As I’ve written here before, Walter Cronkite was a nightly presence in our house, just as he was in millions of others during the 60s and 70s. (I have always wondered if the years since would have seemed quite so barking mad if he’d been there every night to tell us about them.) Historian Douglas Brinkley recently published a biography titled Cronkite, and I can’t recommend it enough. The outlines of Cronkite’s anchorman years, from the early 50s to the early 80s, are pretty well-known, yet riveting anyhow in Brinkley’s telling. But the stories of his life after leaving the CBS Evening News in 1981 are the most interesting of all.
Late in life, Cronkite made an unlikely friendship with Mickey Hart of the Grateful Dead. In 1987, Hart and Stephen Stills had been hired to score a sailing documentary Cronkite was producing. They bumped into one another at the studio one day, and Hart asked to hear Cronkite’s narration so he could write the music around it. At the end of the day (on which Stills failed to show), the two men ended up having dinner. A mutual interest in sailing and environmentalism cemented their friendship. When the Dead played shows in New York that year, Cronkite and his wife Betsy attended. After that, Cronkite and Hart occasionally sailed together.

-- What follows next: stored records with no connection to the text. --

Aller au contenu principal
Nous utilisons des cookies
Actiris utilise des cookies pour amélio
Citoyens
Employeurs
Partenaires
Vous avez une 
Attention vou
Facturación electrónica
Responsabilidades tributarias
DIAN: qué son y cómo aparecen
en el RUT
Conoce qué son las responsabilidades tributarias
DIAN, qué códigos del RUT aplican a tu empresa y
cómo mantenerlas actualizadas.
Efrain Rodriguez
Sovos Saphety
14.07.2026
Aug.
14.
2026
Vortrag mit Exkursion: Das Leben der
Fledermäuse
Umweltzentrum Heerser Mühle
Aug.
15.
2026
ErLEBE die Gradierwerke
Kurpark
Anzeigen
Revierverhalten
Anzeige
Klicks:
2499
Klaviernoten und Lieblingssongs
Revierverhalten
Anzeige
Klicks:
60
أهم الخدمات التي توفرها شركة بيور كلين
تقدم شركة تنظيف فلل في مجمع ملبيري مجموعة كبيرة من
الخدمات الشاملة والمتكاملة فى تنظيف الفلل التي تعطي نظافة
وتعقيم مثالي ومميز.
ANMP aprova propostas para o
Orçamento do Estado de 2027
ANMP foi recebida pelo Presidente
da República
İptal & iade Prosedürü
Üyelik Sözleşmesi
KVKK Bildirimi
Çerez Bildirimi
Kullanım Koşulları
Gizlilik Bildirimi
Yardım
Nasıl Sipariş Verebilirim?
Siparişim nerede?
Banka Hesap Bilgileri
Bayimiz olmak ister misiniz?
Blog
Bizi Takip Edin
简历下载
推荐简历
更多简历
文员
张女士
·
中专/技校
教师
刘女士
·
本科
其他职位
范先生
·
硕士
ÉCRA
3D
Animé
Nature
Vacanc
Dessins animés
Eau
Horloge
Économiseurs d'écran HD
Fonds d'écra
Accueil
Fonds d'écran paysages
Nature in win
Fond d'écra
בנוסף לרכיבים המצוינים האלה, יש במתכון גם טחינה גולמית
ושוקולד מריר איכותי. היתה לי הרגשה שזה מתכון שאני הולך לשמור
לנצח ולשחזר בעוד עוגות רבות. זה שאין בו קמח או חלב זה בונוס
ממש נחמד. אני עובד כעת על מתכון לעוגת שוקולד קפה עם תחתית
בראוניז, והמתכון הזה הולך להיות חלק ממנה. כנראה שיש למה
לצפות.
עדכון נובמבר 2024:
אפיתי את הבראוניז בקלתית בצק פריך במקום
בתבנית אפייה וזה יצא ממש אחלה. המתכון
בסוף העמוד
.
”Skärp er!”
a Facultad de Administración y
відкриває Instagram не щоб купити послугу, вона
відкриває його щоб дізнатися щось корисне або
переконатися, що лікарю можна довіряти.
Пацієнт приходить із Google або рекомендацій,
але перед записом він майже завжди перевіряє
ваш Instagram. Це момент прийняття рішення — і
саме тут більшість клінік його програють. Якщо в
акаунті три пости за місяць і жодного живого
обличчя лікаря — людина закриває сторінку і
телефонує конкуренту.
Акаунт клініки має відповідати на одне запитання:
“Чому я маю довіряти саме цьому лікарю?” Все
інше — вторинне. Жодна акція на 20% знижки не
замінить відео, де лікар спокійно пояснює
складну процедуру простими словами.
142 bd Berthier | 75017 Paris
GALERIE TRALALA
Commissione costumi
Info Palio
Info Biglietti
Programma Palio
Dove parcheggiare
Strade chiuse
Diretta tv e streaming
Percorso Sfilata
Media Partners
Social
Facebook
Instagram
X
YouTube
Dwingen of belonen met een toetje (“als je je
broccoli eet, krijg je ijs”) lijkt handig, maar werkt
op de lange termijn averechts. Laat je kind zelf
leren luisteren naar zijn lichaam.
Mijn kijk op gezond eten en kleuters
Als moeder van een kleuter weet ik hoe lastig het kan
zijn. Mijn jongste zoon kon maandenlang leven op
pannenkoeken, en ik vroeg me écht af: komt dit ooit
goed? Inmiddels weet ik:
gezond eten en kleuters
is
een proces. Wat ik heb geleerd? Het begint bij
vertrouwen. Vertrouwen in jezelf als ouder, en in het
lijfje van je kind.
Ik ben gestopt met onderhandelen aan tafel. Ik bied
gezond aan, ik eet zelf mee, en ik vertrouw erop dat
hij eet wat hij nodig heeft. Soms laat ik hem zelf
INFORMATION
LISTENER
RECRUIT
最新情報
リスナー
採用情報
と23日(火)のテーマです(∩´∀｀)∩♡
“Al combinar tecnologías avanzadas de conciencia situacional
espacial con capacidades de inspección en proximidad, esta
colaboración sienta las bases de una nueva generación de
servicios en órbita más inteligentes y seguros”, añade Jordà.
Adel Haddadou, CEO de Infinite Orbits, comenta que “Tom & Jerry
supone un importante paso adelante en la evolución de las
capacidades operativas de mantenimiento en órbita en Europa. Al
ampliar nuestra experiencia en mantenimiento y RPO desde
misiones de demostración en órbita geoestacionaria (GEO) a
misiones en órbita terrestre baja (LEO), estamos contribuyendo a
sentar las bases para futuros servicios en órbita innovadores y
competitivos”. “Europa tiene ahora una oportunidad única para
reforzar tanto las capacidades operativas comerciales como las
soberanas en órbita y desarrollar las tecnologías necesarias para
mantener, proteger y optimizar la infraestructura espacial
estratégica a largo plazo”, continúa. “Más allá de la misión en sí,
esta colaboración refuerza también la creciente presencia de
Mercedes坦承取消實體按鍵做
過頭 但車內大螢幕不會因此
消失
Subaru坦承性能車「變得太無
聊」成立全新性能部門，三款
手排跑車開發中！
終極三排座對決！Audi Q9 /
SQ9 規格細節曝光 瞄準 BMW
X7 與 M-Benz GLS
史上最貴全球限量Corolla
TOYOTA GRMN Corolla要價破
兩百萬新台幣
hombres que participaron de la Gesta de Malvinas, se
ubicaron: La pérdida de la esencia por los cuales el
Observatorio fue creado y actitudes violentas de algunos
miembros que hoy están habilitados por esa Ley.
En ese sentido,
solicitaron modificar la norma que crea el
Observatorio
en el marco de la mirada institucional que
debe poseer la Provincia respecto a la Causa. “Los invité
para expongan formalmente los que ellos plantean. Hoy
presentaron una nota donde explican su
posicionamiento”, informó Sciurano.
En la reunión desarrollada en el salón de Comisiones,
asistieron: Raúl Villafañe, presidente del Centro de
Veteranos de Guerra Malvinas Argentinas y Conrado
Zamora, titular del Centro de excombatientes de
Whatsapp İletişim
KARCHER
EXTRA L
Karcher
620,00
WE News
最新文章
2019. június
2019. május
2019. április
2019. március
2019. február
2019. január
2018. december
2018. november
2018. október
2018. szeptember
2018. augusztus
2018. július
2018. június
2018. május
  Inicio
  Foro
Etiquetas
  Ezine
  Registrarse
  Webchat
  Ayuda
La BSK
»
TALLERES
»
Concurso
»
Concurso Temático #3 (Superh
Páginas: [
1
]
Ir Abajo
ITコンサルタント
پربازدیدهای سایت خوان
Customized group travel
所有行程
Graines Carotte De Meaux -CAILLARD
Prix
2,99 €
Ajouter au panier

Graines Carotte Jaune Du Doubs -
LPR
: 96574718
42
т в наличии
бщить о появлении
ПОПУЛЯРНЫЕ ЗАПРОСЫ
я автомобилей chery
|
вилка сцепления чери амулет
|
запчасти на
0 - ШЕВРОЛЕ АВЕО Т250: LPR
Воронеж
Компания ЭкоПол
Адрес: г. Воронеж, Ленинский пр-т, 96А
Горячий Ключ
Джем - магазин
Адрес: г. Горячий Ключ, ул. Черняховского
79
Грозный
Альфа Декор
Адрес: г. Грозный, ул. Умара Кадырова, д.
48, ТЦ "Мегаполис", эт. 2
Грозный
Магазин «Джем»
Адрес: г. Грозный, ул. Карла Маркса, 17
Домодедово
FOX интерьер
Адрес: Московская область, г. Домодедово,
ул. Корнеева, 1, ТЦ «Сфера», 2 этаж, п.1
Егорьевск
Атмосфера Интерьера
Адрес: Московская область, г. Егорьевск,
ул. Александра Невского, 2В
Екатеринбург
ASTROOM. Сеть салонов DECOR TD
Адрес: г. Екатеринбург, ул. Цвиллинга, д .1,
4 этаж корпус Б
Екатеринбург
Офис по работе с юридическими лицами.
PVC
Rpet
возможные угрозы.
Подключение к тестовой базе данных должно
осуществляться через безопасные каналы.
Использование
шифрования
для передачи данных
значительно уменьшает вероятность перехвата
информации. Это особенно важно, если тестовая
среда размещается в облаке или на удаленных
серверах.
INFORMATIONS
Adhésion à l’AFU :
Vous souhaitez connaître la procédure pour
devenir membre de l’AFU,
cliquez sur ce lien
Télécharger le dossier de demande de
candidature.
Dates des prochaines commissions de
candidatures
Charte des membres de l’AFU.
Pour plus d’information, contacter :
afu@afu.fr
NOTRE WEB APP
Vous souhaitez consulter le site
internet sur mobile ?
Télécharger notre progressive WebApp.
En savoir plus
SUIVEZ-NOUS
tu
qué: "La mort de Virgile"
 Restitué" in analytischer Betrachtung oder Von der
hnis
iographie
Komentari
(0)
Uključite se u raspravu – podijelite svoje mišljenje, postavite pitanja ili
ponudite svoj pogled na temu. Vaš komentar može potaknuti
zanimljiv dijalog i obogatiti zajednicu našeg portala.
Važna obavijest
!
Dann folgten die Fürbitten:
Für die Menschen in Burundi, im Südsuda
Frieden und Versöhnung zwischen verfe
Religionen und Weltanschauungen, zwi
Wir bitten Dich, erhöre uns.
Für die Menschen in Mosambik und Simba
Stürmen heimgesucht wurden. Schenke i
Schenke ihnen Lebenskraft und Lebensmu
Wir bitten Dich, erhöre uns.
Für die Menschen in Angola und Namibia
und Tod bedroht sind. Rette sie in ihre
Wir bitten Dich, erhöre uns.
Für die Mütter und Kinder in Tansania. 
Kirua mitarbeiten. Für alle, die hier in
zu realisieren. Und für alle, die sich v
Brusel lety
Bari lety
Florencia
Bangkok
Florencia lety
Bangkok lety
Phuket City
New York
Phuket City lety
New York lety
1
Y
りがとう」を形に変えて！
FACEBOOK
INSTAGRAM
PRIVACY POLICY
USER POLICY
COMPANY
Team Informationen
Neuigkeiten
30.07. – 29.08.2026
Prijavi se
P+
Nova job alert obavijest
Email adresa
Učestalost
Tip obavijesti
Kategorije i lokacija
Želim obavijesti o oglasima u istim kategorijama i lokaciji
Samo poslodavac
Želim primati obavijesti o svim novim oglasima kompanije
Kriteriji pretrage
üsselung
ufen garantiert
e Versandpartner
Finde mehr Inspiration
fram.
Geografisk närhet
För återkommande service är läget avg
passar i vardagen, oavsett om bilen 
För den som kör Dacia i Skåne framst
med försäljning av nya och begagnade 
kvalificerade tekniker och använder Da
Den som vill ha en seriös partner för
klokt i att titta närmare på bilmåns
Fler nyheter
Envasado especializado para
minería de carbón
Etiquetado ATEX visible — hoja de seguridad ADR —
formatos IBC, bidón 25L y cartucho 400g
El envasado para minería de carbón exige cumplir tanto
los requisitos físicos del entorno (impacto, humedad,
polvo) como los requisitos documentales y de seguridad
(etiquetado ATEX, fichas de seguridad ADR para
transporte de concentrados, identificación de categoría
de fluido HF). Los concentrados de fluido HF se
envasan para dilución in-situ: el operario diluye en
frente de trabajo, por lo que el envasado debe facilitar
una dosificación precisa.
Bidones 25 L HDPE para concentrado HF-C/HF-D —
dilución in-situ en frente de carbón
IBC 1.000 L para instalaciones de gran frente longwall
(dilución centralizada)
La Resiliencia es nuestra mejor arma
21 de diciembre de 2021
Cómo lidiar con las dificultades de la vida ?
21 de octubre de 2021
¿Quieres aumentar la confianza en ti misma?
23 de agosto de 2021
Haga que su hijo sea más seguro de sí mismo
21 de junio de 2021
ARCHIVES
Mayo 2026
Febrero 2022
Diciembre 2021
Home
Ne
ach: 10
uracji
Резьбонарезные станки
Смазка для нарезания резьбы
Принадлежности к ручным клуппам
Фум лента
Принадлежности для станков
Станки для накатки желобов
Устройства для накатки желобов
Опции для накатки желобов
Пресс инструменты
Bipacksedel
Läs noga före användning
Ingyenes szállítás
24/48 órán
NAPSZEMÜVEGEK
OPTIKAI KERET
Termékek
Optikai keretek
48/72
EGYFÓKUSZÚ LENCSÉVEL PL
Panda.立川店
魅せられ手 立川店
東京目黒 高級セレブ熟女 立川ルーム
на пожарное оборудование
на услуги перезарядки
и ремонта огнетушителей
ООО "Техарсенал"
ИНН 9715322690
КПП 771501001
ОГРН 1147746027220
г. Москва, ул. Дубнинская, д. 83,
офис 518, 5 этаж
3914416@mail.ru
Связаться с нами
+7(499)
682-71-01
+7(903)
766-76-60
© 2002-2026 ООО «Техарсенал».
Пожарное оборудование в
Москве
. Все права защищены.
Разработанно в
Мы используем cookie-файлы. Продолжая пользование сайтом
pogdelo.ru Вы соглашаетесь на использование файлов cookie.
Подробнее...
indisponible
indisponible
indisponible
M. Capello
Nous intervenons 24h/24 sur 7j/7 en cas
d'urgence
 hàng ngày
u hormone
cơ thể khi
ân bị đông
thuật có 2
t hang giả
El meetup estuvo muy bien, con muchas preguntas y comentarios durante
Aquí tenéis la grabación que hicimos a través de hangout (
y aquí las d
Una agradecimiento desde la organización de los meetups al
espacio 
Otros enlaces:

And not only that: “We played drums together a lot,” Hart said. “I was amazed one time to see that he had twenty drums set up in his living room.” Hart believed that drumming had positive health effects for Cronkite; after Cronkite’s 1997 open-heart surgery, Hart brought him 17 different drums to play. “The music made him alive as he as losing his facility,” Hart said. “The music connected him to life and the world at large.”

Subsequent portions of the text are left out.